Il a dénoncé jour après jour les inégalités à New York, la ville qui compte le plus de milliardaires au monde mais dont 21% de la population vit en dessous du seuil de pauvreté.

Il s'est engagé à construire 200'000 logements sociaux, dans une ville où les logements sont hors de prix, à défendre les hôpitaux de quartier, et à remplacer le chef de la police, en raison de la pratique controversée des fouilles de piétons ("stop and frisk") visant surtout les jeunes noirs et latinos.

Augmenter les impôts des plus riches

Son idée phare, répétée de meeting en meeting, est d'imposer plus lourdement les New-Yorkais les plus riches, pour financer l'école maternelle pour tous les enfants dès quatre ans. La ville, multiraciale, est à 33,3% blanche (hors hispaniques), 25,5% noire, 28,6% hispanique et 12,7% asiatique.
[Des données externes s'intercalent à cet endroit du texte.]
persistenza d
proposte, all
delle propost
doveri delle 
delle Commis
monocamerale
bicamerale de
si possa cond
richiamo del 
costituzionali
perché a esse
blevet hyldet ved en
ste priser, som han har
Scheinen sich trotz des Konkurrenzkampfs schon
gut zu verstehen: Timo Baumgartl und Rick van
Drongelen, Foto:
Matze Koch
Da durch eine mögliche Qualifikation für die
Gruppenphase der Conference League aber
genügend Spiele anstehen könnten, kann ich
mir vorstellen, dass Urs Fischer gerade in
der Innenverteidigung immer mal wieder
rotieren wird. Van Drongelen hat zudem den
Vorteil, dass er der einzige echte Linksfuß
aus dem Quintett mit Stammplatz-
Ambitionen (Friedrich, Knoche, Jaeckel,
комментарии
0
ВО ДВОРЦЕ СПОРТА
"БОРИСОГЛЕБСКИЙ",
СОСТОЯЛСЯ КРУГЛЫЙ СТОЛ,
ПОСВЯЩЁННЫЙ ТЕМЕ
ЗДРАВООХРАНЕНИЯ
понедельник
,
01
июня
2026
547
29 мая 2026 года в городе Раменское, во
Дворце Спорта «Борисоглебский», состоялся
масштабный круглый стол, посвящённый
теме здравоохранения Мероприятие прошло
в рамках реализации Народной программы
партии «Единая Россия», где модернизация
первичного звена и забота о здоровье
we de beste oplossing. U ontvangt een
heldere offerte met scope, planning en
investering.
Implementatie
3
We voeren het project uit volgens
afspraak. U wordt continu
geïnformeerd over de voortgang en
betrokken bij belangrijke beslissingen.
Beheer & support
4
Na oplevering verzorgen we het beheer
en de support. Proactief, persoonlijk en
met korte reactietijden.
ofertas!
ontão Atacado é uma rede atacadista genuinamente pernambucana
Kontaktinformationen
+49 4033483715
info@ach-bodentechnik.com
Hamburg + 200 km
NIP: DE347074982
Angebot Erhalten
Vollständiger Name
La participation est généralement faible pour les élections municipales à New York, et jusqu'au bout Bill de Blasio, un géant d'1,95 mètre, a exhorté ses partisans à rester mobilisés.

New York n'est pas la seule ville où l'on vote mardi. Boston, Seattle et Detroit élisent également leur maire. Dans le New Jersey, le gouverneur républicain Chris Christie brigue un deuxième mandat, qu'il est assuré de gagner, un tremplin vers la présidentielle de 2016.

La Virginie élit également un nouveau gouverneur et doit choisir entre le républicain Ken Cuccinelli, ministre de la Justice de cet Etat du sud, et le démocrate Terry McAuliffe, grand ami des Clinton et favori des sondages.